### [TASK REQUIREMENTS]
Each entry needs to be reproduced verbatim.
■ ■ ■ ■ ■
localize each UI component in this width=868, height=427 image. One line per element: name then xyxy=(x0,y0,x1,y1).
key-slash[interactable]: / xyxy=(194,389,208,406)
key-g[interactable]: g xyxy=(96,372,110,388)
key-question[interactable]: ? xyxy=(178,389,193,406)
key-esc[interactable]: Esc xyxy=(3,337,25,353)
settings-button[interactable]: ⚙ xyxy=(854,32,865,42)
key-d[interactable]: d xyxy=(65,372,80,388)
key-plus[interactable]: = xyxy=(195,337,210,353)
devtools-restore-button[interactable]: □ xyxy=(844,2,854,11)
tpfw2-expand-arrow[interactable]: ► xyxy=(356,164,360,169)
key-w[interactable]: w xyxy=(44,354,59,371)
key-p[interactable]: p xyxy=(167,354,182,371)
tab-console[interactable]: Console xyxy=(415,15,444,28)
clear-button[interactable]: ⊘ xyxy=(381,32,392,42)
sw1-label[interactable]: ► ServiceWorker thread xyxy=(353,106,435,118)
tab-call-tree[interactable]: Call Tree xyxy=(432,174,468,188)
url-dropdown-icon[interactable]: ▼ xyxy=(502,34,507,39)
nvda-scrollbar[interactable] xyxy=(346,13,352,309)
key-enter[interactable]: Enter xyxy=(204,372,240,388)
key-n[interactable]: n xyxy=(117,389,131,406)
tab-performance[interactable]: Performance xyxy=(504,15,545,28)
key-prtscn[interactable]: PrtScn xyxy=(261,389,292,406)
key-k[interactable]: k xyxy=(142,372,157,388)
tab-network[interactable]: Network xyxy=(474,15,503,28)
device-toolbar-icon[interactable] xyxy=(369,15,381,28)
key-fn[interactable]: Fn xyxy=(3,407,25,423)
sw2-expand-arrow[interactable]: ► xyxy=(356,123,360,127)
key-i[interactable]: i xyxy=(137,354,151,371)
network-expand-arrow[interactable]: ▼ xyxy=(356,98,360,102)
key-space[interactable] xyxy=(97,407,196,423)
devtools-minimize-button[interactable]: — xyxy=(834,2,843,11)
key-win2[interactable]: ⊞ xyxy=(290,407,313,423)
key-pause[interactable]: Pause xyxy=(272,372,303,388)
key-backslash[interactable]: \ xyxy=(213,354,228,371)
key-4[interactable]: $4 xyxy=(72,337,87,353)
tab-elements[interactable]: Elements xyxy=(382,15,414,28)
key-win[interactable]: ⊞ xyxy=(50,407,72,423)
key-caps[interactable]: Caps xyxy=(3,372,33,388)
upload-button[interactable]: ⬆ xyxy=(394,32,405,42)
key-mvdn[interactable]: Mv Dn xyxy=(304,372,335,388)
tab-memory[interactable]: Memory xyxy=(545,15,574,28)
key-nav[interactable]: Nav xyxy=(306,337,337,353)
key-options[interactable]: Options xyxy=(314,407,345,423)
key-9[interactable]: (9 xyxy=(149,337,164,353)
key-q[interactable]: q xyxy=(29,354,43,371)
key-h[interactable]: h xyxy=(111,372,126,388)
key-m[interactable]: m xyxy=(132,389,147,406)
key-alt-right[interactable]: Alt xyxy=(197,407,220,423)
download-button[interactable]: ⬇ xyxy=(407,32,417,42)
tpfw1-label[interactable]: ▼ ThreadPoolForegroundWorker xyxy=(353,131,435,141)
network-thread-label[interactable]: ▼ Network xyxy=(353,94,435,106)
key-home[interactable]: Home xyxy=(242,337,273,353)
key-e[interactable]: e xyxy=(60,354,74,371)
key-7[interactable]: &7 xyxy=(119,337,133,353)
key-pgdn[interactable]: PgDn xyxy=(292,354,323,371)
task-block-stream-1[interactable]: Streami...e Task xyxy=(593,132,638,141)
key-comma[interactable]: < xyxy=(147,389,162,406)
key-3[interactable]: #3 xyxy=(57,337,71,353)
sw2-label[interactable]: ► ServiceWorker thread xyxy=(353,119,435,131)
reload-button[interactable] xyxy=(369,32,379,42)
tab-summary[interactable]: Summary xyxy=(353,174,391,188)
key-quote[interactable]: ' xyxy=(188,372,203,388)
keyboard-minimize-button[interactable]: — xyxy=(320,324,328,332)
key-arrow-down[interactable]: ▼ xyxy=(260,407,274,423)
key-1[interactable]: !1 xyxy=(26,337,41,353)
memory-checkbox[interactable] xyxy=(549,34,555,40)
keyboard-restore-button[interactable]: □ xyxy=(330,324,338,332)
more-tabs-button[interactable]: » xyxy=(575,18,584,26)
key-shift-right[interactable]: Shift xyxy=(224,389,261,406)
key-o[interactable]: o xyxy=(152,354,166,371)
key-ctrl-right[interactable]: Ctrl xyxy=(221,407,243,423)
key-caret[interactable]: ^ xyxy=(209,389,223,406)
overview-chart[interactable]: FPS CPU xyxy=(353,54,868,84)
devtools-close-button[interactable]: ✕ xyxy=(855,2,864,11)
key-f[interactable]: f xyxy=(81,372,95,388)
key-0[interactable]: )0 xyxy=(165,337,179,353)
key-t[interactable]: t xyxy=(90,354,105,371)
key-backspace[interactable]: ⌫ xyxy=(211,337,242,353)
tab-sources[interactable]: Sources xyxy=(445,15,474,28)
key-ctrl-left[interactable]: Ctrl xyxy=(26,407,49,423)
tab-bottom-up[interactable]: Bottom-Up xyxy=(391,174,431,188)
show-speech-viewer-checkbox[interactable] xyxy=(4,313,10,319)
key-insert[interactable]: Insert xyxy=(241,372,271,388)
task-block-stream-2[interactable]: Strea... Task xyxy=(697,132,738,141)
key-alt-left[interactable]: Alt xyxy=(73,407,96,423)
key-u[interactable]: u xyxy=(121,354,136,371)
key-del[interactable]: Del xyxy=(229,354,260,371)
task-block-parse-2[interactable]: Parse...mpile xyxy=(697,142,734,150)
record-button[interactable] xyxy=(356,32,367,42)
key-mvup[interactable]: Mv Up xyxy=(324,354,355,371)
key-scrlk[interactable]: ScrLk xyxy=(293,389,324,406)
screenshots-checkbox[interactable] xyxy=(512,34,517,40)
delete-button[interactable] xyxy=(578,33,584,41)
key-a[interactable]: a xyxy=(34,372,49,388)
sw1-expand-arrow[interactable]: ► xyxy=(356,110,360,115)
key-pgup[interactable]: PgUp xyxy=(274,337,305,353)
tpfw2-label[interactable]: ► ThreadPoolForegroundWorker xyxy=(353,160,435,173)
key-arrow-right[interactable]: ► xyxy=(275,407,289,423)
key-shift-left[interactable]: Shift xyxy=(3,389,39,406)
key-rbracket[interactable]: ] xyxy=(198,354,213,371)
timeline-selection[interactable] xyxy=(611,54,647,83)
■ ■ ■ ■ ■
### [YOUR RESPONSE]
localize each UI component in this width=868, height=427 image. One line per element: name then xyxy=(x0,y0,x1,y1).
key-slash[interactable]: / xyxy=(194,389,208,406)
key-g[interactable]: g xyxy=(96,372,110,388)
key-question[interactable]: ? xyxy=(178,389,193,406)
key-esc[interactable]: Esc xyxy=(3,337,25,353)
settings-button[interactable]: ⚙ xyxy=(854,32,865,42)
key-d[interactable]: d xyxy=(65,372,80,388)
key-plus[interactable]: = xyxy=(195,337,210,353)
devtools-restore-button[interactable]: □ xyxy=(844,2,854,11)
tpfw2-expand-arrow[interactable]: ► xyxy=(356,164,360,169)
key-w[interactable]: w xyxy=(44,354,59,371)
key-p[interactable]: p xyxy=(167,354,182,371)
tab-console[interactable]: Console xyxy=(415,15,444,28)
clear-button[interactable]: ⊘ xyxy=(381,32,392,42)
sw1-label[interactable]: ► ServiceWorker thread xyxy=(353,106,435,118)
tab-call-tree[interactable]: Call Tree xyxy=(432,174,468,188)
url-dropdown-icon[interactable]: ▼ xyxy=(502,34,507,39)
nvda-scrollbar[interactable] xyxy=(346,13,352,309)
key-enter[interactable]: Enter xyxy=(204,372,240,388)
key-n[interactable]: n xyxy=(117,389,131,406)
tab-performance[interactable]: Performance xyxy=(504,15,545,28)
key-prtscn[interactable]: PrtScn xyxy=(261,389,292,406)
key-k[interactable]: k xyxy=(142,372,157,388)
tab-network[interactable]: Network xyxy=(474,15,503,28)
device-toolbar-icon[interactable] xyxy=(369,15,381,28)
key-fn[interactable]: Fn xyxy=(3,407,25,423)
sw2-expand-arrow[interactable]: ► xyxy=(356,123,360,127)
key-i[interactable]: i xyxy=(137,354,151,371)
network-expand-arrow[interactable]: ▼ xyxy=(356,98,360,102)
key-space[interactable] xyxy=(97,407,196,423)
devtools-minimize-button[interactable]: — xyxy=(834,2,843,11)
key-win2[interactable]: ⊞ xyxy=(290,407,313,423)
key-pause[interactable]: Pause xyxy=(272,372,303,388)
key-backslash[interactable]: \ xyxy=(213,354,228,371)
key-4[interactable]: $4 xyxy=(72,337,87,353)
tab-elements[interactable]: Elements xyxy=(382,15,414,28)
key-win[interactable]: ⊞ xyxy=(50,407,72,423)
key-caps[interactable]: Caps xyxy=(3,372,33,388)
upload-button[interactable]: ⬆ xyxy=(394,32,405,42)
key-mvdn[interactable]: Mv Dn xyxy=(304,372,335,388)
tab-memory[interactable]: Memory xyxy=(545,15,574,28)
key-nav[interactable]: Nav xyxy=(306,337,337,353)
key-options[interactable]: Options xyxy=(314,407,345,423)
key-9[interactable]: (9 xyxy=(149,337,164,353)
key-q[interactable]: q xyxy=(29,354,43,371)
key-h[interactable]: h xyxy=(111,372,126,388)
key-m[interactable]: m xyxy=(132,389,147,406)
key-alt-right[interactable]: Alt xyxy=(197,407,220,423)
download-button[interactable]: ⬇ xyxy=(407,32,417,42)
tpfw1-label[interactable]: ▼ ThreadPoolForegroundWorker xyxy=(353,131,435,141)
network-thread-label[interactable]: ▼ Network xyxy=(353,94,435,106)
key-home[interactable]: Home xyxy=(242,337,273,353)
key-e[interactable]: e xyxy=(60,354,74,371)
key-7[interactable]: &7 xyxy=(119,337,133,353)
key-pgdn[interactable]: PgDn xyxy=(292,354,323,371)
task-block-stream-1[interactable]: Streami...e Task xyxy=(593,132,638,141)
key-comma[interactable]: < xyxy=(147,389,162,406)
key-3[interactable]: #3 xyxy=(57,337,71,353)
sw2-label[interactable]: ► ServiceWorker thread xyxy=(353,119,435,131)
reload-button[interactable] xyxy=(369,32,379,42)
tab-summary[interactable]: Summary xyxy=(353,174,391,188)
key-quote[interactable]: ' xyxy=(188,372,203,388)
keyboard-minimize-button[interactable]: — xyxy=(320,324,328,332)
key-arrow-down[interactable]: ▼ xyxy=(260,407,274,423)
key-1[interactable]: !1 xyxy=(26,337,41,353)
memory-checkbox[interactable] xyxy=(549,34,555,40)
keyboard-restore-button[interactable]: □ xyxy=(330,324,338,332)
more-tabs-button[interactable]: » xyxy=(575,18,584,26)
key-shift-right[interactable]: Shift xyxy=(224,389,261,406)
key-o[interactable]: o xyxy=(152,354,166,371)
key-ctrl-right[interactable]: Ctrl xyxy=(221,407,243,423)
key-caret[interactable]: ^ xyxy=(209,389,223,406)
overview-chart[interactable]: FPS CPU xyxy=(353,54,868,84)
devtools-close-button[interactable]: ✕ xyxy=(855,2,864,11)
key-f[interactable]: f xyxy=(81,372,95,388)
key-0[interactable]: )0 xyxy=(165,337,179,353)
key-t[interactable]: t xyxy=(90,354,105,371)
key-backspace[interactable]: ⌫ xyxy=(211,337,242,353)
tab-sources[interactable]: Sources xyxy=(445,15,474,28)
key-ctrl-left[interactable]: Ctrl xyxy=(26,407,49,423)
tab-bottom-up[interactable]: Bottom-Up xyxy=(391,174,431,188)
show-speech-viewer-checkbox[interactable] xyxy=(4,313,10,319)
key-insert[interactable]: Insert xyxy=(241,372,271,388)
task-block-stream-2[interactable]: Strea... Task xyxy=(697,132,738,141)
key-alt-left[interactable]: Alt xyxy=(73,407,96,423)
key-u[interactable]: u xyxy=(121,354,136,371)
key-del[interactable]: Del xyxy=(229,354,260,371)
task-block-parse-2[interactable]: Parse...mpile xyxy=(697,142,734,150)
record-button[interactable] xyxy=(356,32,367,42)
key-mvup[interactable]: Mv Up xyxy=(324,354,355,371)
key-scrlk[interactable]: ScrLk xyxy=(293,389,324,406)
screenshots-checkbox[interactable] xyxy=(512,34,517,40)
delete-button[interactable] xyxy=(578,33,584,41)
key-a[interactable]: a xyxy=(34,372,49,388)
sw1-expand-arrow[interactable]: ► xyxy=(356,110,360,115)
key-pgup[interactable]: PgUp xyxy=(274,337,305,353)
tpfw2-label[interactable]: ► ThreadPoolForegroundWorker xyxy=(353,160,435,173)
key-arrow-right[interactable]: ► xyxy=(275,407,289,423)
key-shift-left[interactable]: Shift xyxy=(3,389,39,406)
key-rbracket[interactable]: ] xyxy=(198,354,213,371)
timeline-selection[interactable] xyxy=(611,54,647,83)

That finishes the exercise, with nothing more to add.